** Opening DATA RECORDS block **

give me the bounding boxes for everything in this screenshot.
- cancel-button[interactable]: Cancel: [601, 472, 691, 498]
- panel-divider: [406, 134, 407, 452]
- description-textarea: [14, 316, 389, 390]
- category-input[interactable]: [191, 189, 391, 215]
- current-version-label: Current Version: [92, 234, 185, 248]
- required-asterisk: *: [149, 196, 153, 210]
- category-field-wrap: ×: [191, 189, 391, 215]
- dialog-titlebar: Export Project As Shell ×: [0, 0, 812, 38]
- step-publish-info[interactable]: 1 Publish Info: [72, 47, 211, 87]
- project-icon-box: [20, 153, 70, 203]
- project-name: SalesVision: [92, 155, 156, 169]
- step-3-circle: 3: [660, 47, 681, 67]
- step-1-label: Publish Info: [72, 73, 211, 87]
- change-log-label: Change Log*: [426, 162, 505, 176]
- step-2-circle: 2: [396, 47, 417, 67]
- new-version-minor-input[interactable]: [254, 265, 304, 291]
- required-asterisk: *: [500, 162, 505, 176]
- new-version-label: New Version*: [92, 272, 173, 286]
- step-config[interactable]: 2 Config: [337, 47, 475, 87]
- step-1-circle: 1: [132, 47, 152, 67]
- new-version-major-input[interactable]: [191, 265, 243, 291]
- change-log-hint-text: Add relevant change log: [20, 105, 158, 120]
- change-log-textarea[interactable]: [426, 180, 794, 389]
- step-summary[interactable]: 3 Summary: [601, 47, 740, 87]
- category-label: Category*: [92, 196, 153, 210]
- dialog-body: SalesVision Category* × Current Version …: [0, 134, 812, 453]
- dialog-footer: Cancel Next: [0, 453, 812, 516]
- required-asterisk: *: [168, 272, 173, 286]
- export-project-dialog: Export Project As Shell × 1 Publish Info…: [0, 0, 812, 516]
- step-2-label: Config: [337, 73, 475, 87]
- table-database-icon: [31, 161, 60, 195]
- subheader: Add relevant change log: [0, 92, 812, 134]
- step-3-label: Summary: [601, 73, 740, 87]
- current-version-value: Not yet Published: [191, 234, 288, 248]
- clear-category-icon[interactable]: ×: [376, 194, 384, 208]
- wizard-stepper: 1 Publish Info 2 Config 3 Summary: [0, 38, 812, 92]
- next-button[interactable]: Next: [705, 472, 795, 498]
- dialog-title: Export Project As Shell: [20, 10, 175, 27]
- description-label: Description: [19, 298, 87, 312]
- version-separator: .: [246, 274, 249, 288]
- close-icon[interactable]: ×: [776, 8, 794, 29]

** Closing DATA RECORDS block **

Which lines of the listing contain the string "Info"? Copy each of them.

- step-publish-info[interactable]: 1 Publish Info: [72, 47, 211, 87]
- step-1-label: Publish Info: [72, 73, 211, 87]
- export-project-dialog: Export Project As Shell × 1 Publish Info…: [0, 0, 812, 516]
- wizard-stepper: 1 Publish Info 2 Config 3 Summary: [0, 38, 812, 92]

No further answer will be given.